Her taraftan gelen ölüm haberleri, Ankara’dan, Hatay’dan, Batman’dan, Çukurca’dan gelen ölüm haberleri toplumun içine kin tohumları ekiyor. Sağ duyumuzu siliyor süpürüyor. Gaziantep’te geçen hafta gittiğim bir Cuma Namazı’nda hoca, doğuda yaşanan terör olaylarına oldukça sert bir gönderme yaparak, teröristler için çok ağır beddualarda bulundu. Cemaatten de amin demesini bekledi. Elbette, son birkaç ay içinde yaşanan elim olaylar, hepimizin kanını dondurdu. Çoğumuzu öfkeyle doldurdu. Ben hocanın hiçbir bedduasına “amin” diyemedim. Cuma namazına gittiğimde içimin kinle değil, sevgiyle dolmasını, yüreğimin bulanmasını değil, durulaşmasını istiyorum. O gün de tüm o acımasız teröristlerin kahrolmasını değil, Allah’ın o teröristlere hidayet vermesini, silahlarını bırakmalarını ve adalete teslim olmalarını diledim.

Aynı günün sabahı Gaziantep Üniversitesi’nde yaptığım bir konuşmada İstanbul’da, İzmir’de ya da Ankara’da yapılan terör karşıtı mitinglerin tepki göstermek açısından güzel olduğunu, ama bir işe yaramadığının altını çizdim. Hayatım boyunca şiddete şiddetle karşılık vermenin sadece daha fazla şiddet doğurduğunu savundum. Özellikle Doğu Anadolu’dan gelen, yüreklerimizde deprem yaratan her terörist saldırıdan sonra, oralara topla tüfekle gitmemizi değil, ellerinde çiçekler, yiyecekler, kitaplar olan binlerce kişilik grupların belirli bir noktadan sonra yürüyerek sevgiden yoksun kalmış ve korkuyla dolmuş bu şehirlere yürümesini hayal ettim. Bu hayalimi dile getirdiğim Cuma gününün ertesi olan Cumartesi günü öğleden sonra Van depreminin haberi ulaştı.

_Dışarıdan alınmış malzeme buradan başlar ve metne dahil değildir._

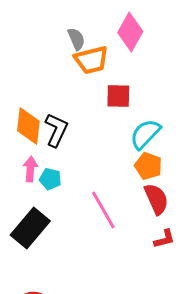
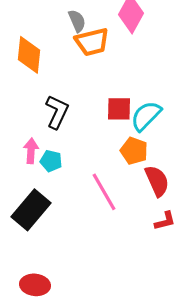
red square: (118, 96) -> (119, 109), moved
orange diamond: (28, 126) -> (29, 55), moved
orange pentagon: (148, 166) -> (134, 151), moved

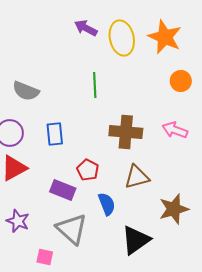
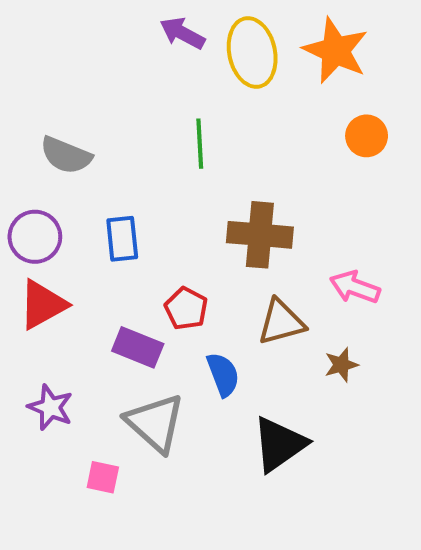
pink arrow: (175, 130) -> (355, 287), moved
brown star: (174, 209) -> (341, 365), moved, size x0.6

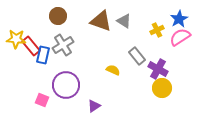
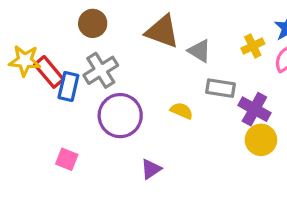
gray triangle: (124, 21) -> (199, 51), moved
gray rectangle: (137, 56) -> (220, 88), turned -42
purple circle: (66, 85) -> (120, 116), moved

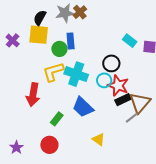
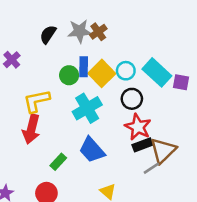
yellow square: (39, 35) -> (102, 73), moved, turned 35
cyan rectangle: (130, 41) -> (157, 72), size x1.6
yellow L-shape: (53, 72) -> (37, 101), moved
cyan cross: (76, 74) -> (87, 108), turned 35
cyan circle: (104, 80) -> (126, 71), moved

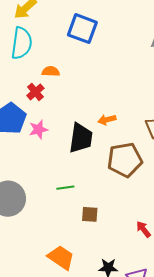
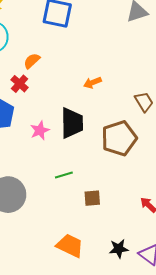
orange semicircle: (51, 71) -> (32, 61), turned -36
orange arrow: (107, 120) -> (92, 83), moved
pink star: (38, 129) -> (40, 130), moved

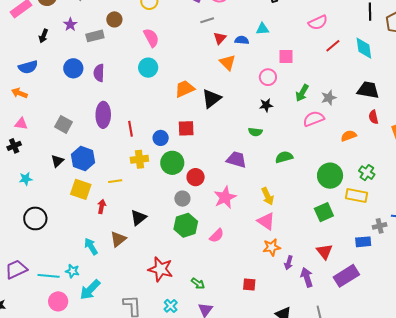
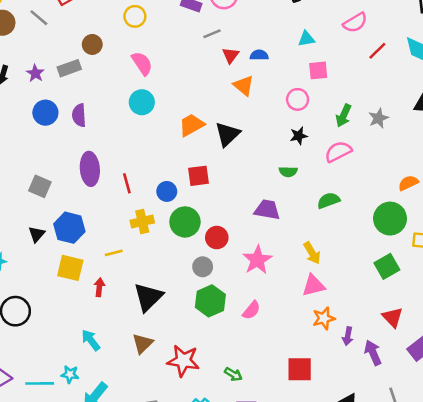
purple star: (70, 24) -> (35, 73), moved
cyan triangle: (263, 29) -> (306, 39), moved
pink semicircle: (314, 119) -> (338, 152), moved
orange semicircle: (349, 136) -> (408, 183), moved
black triangle: (138, 218) -> (148, 297), size x1.4
pink triangle: (266, 221) -> (313, 285), turned -42
brown triangle: (118, 239) -> (142, 343), moved
red square: (249, 285) -> (300, 369), size x1.5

Deprem tabii öyle ilginç bir olaydır ki, savaş kadar büyük tahribat yaparken, savaşın böldüğü insanları birleştiren ve kucaklaştıran bir işlev gösterir. Deprem bir anda tüm öncelikleri değiştirdi. Bir hafta önce bölgeden gelen kayıp ve ölüm haberleri gündemi belirlerken, artık kurtarış ya da kurtuluş öyküleri Number Van oldu. Güçlü bir sağnak yağmurun kirlenmiş şehirleri temizlemesi gibi, deprem de kin ve korkuyla dolmuş olan yürekleri temizledi. Kin gitti; öfke bitti; sevgi, kucaklaşma, dayanışma Number Van oldu.

Not: Ölenlere rahmet, geride kalanlara sabır diliyorum. Van’a yardım gönderen, Van’a yardım giden herkese teşekkür ediyorum.